Note that this extension only listens for document changes in the collection, but not changes in any subcollection. You can, though, install additional instances of this extension to specifically listen to a subcollection or other collections in your database. Or if you have the same subcollection across documents in a given collection, you can use {wildcard} notation to listen to all those subcollections (for example: chats/{chatid}/posts).

Enabling wildcard references will provide an additional STRING based column. The resulting JSON field value references any wildcards that are included in ${param:COLLECTION_PATH}. You can extract them using JSON_EXTRACT_SCALAR.

Partition settings cannot be updated on a pre-existing table, if these options are required then a new table must be created.

Clustering will not need to create or modify a table when adding clustering options, this will be updated automatically.

Configuring Cross-Platform BigQuery Setup

When defining a specific BigQuery project ID, a manual step to set up permissions is required:

  1. Navigate to https://console.cloud.google.com/iam-admin/iam?project=${param:BIGQUERY_PROJECT_ID}
  2. Add the BigQuery Data Editor role to the following service account: ext-${param:EXT_INSTANCE_ID}@${param:PROJECT_ID}.iam.gserviceaccount.com.

(Optional) Import existing documents

If you chose not to automatically import existing documents when you installed this extension, you can backfill your BigQuery dataset with all the documents in your collection using the import script.

If you don't either enable automatic import or run the import script, the extension only exports the content of documents that are created or changed after installation.

The import script can read all existing documents in a Cloud Firestore collection and insert them into the raw changelog table created by this extension. The script adds a special changelog for each document with the operation of IMPORT and the timestamp of epoch. This is to ensure that any operation on an imported document supersedes the IMPORT.

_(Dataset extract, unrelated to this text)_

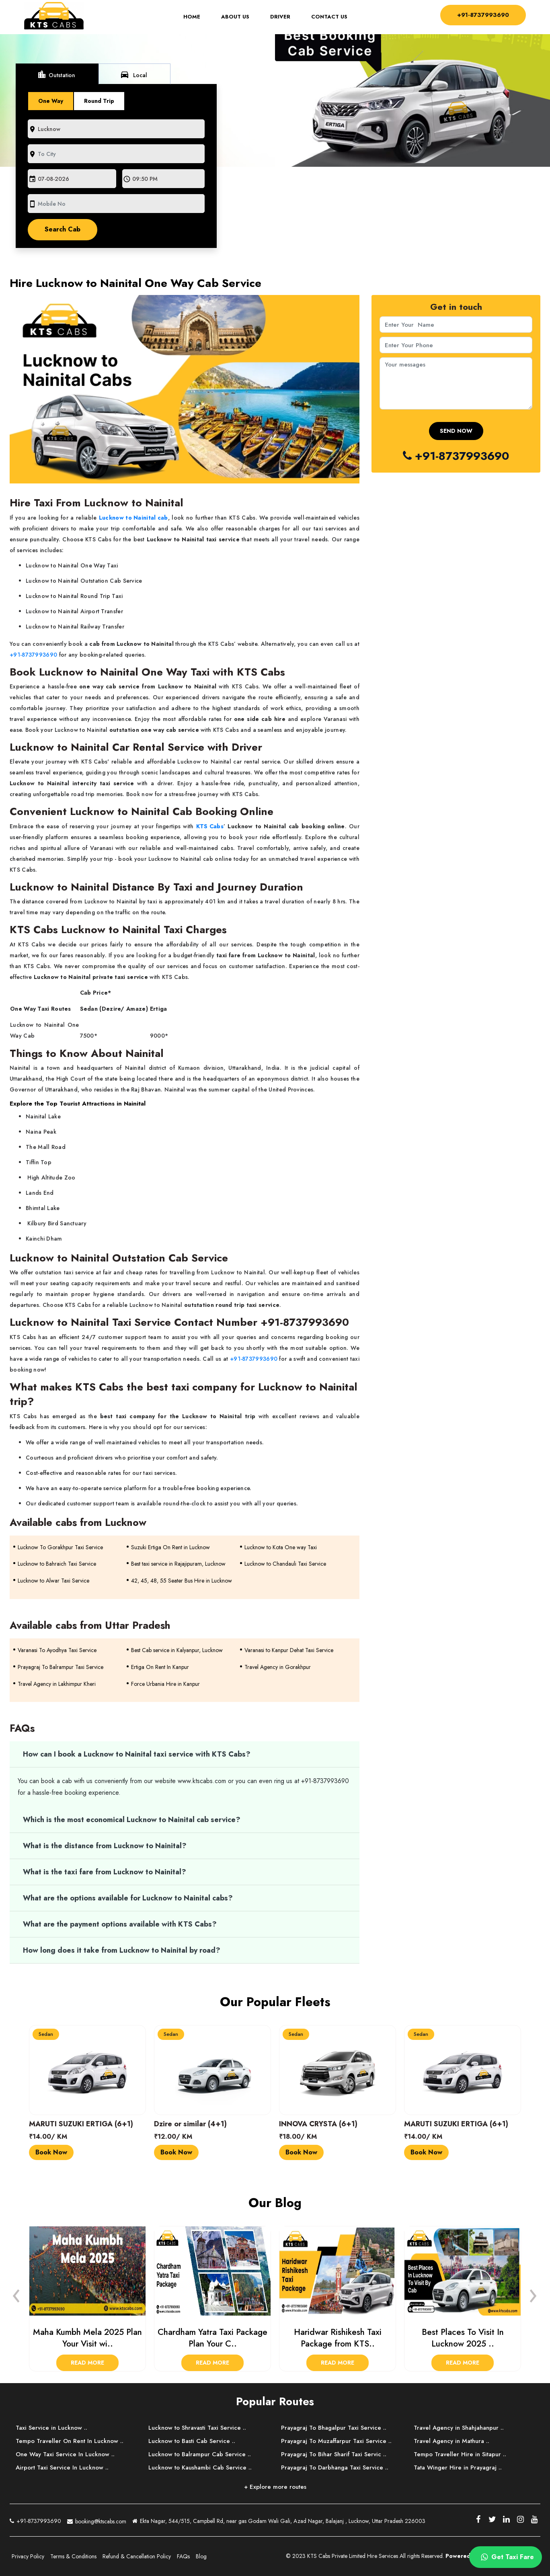 The image size is (550, 2576). What do you see at coordinates (285, 1564) in the screenshot?
I see `Lucknow to Chandauli Taxi Service` at bounding box center [285, 1564].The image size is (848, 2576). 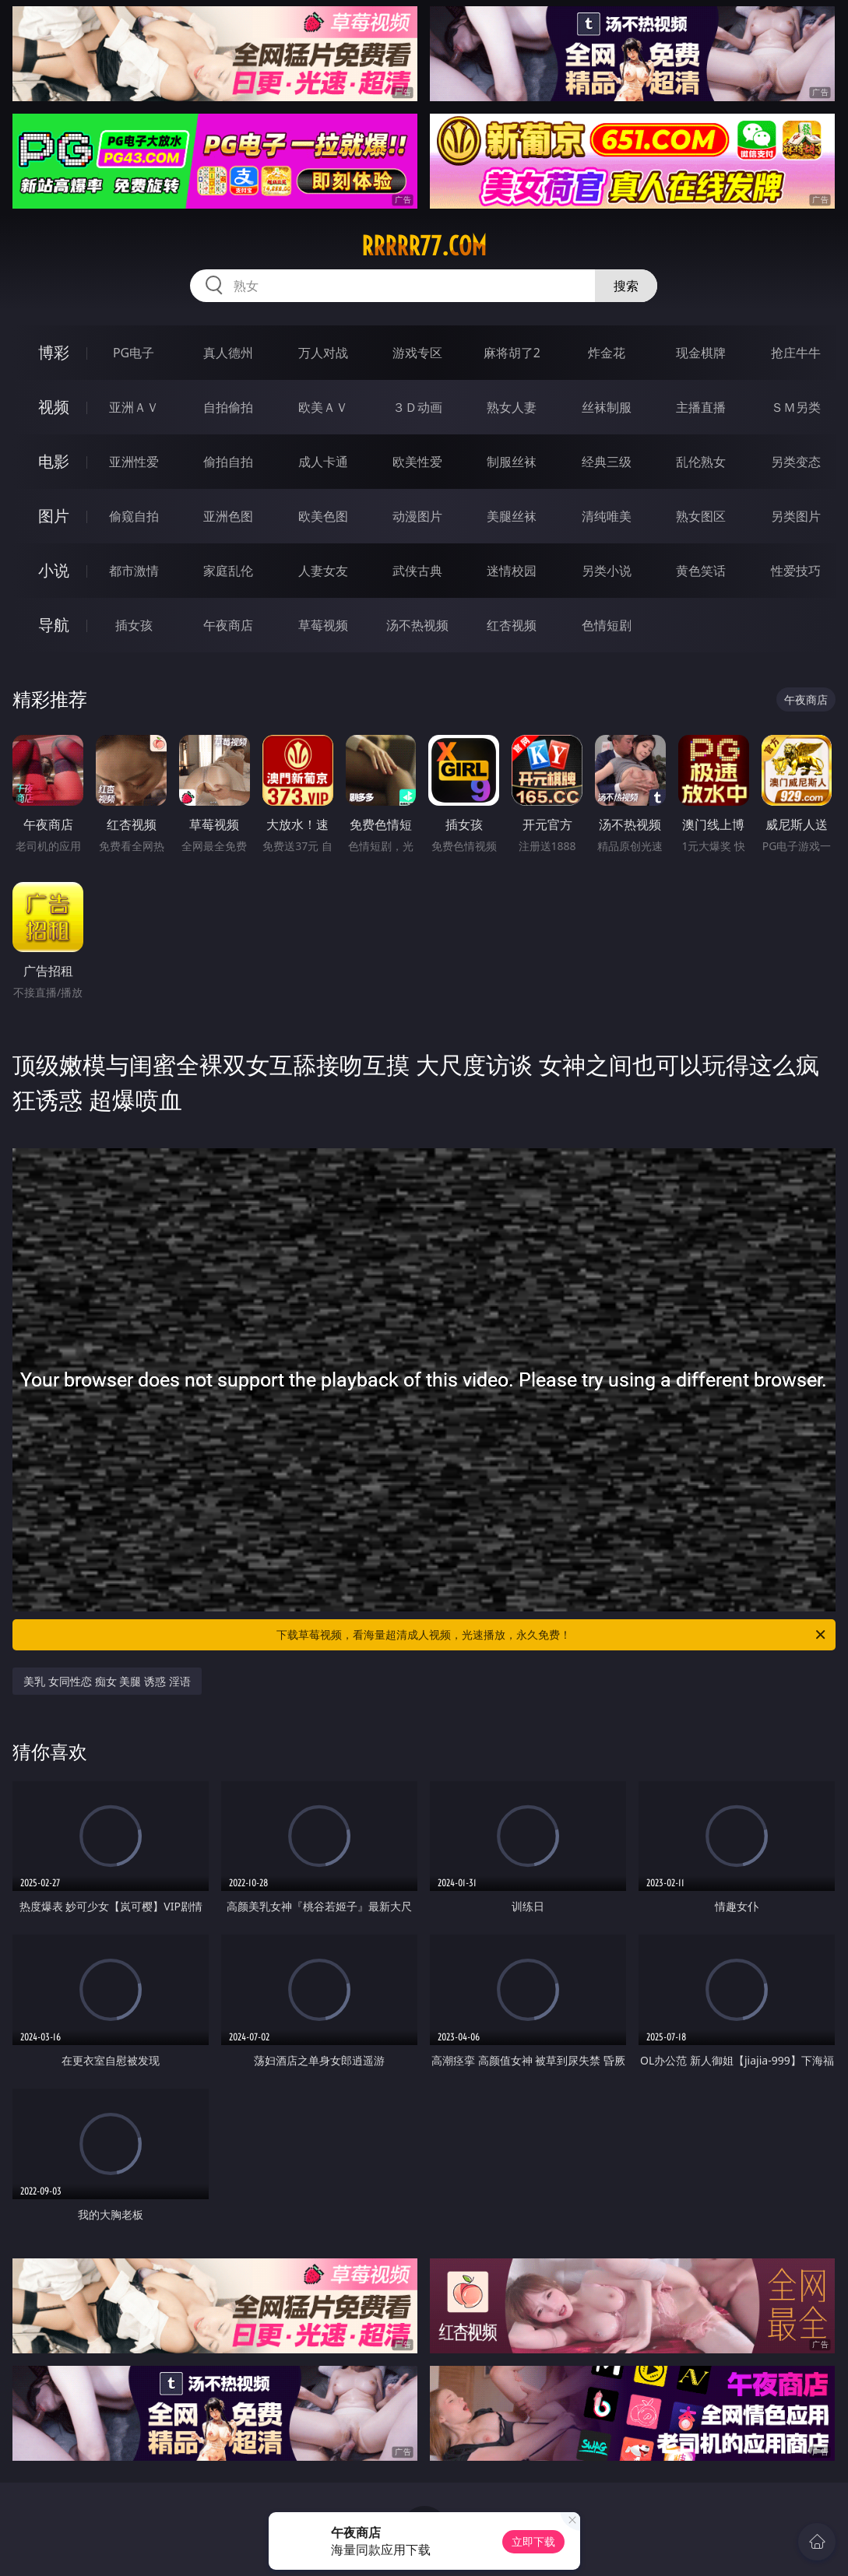 I want to click on 博彩, so click(x=53, y=352).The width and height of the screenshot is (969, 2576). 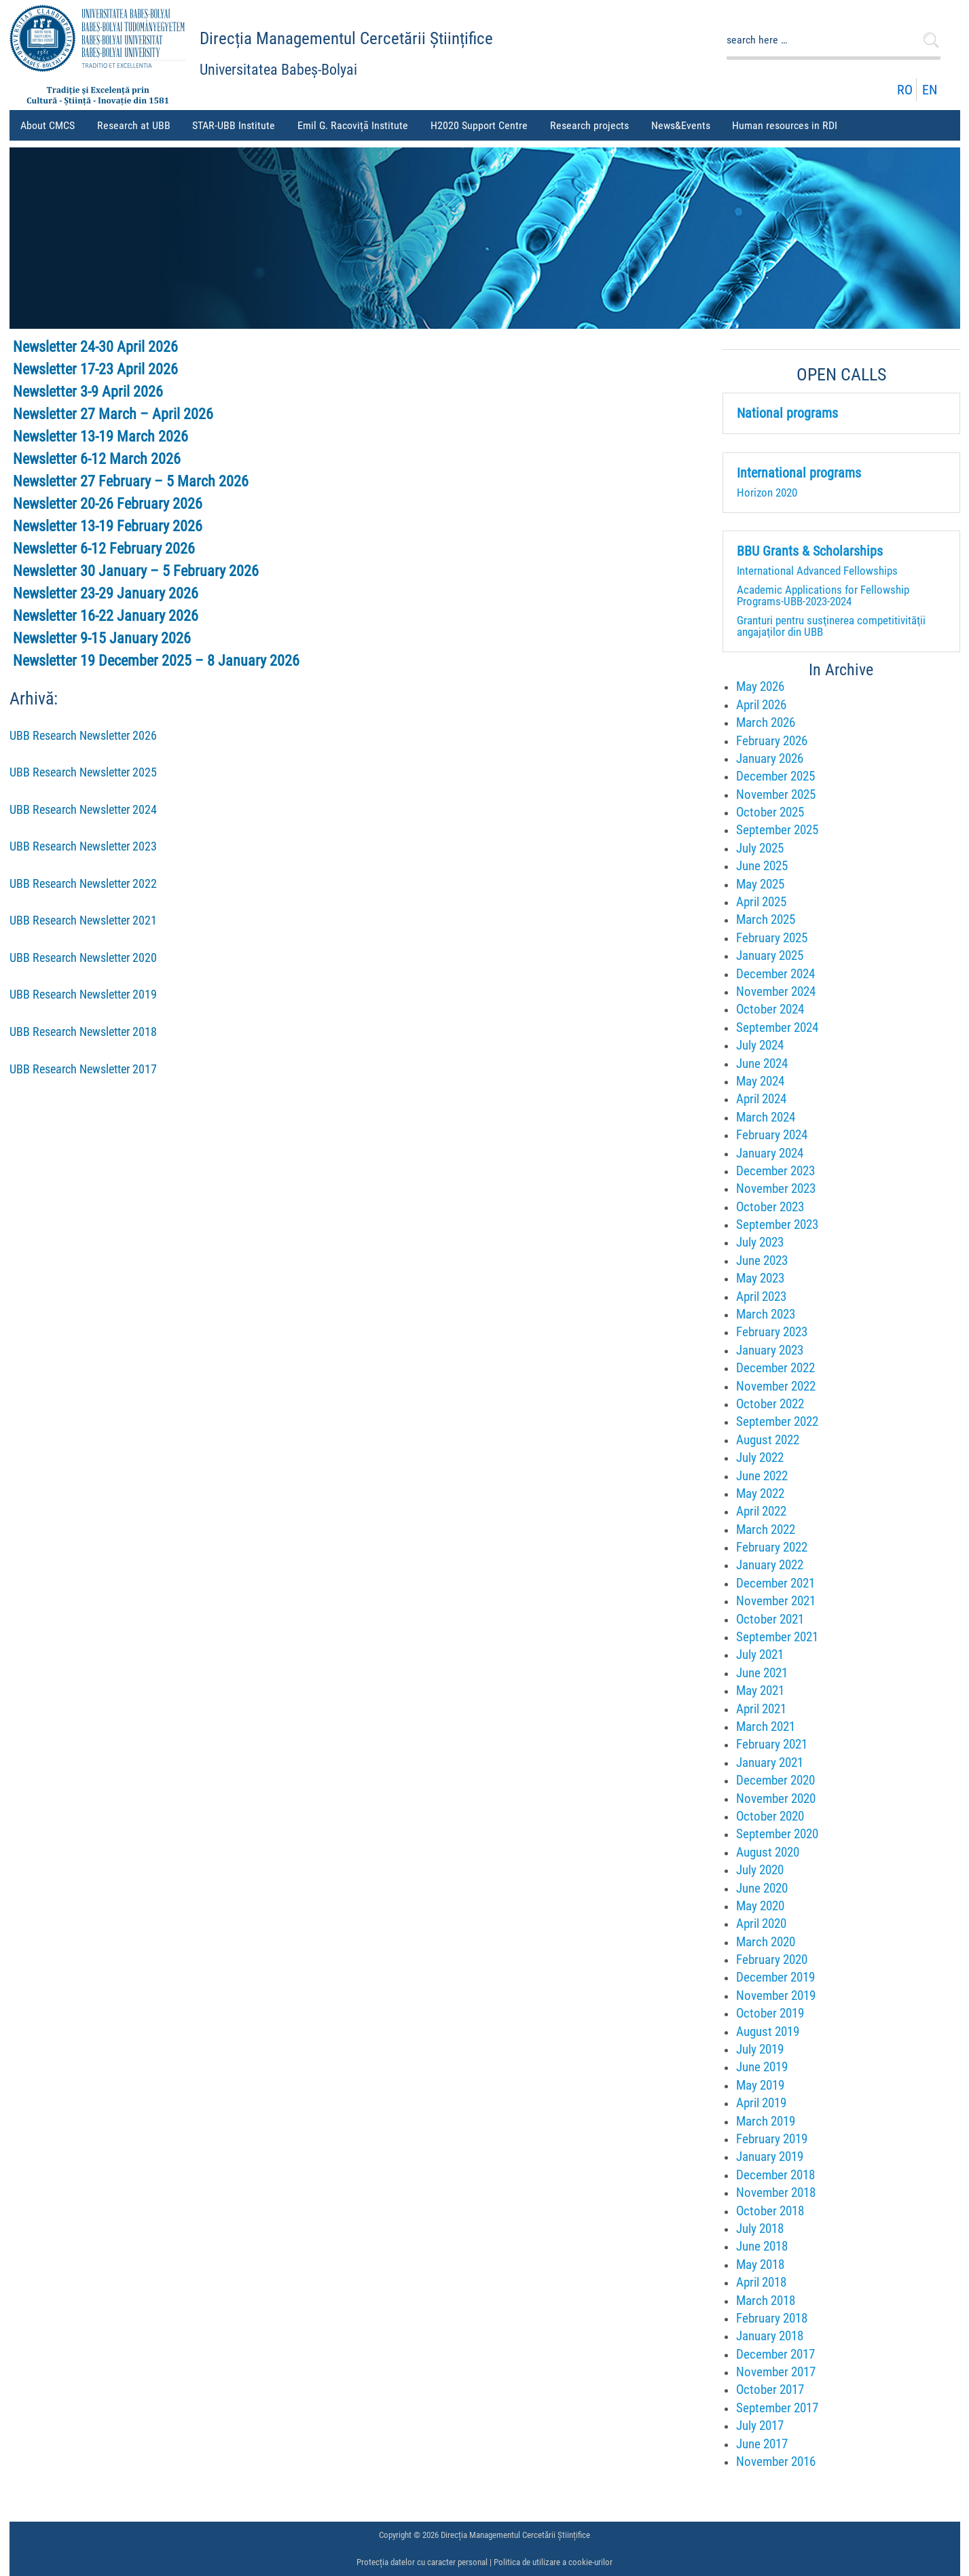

Warning: Make sure to not run the import script if you enabled automatic backfill during the extension installation, as it might result in data loss.

Important: Run the import script over the entire collection after installing this extension, otherwise all writes to your database during the import might be lost.

Learn more about using the import script to backfill your existing collection.

(Optional) Generate schema views

After your data is in BigQuery, you can use the schema-views script (provided by this extension) to create views that make it easier to query relevant data. You only need to provide a JSON schema file that describes your data structure, and the schema-views script will create the views.

Learn more about using the schema-views script to generate schema views.

Monitoring

As a best practice, you can monitor the activity of your installed extension, including checks on its health, usage, and logs.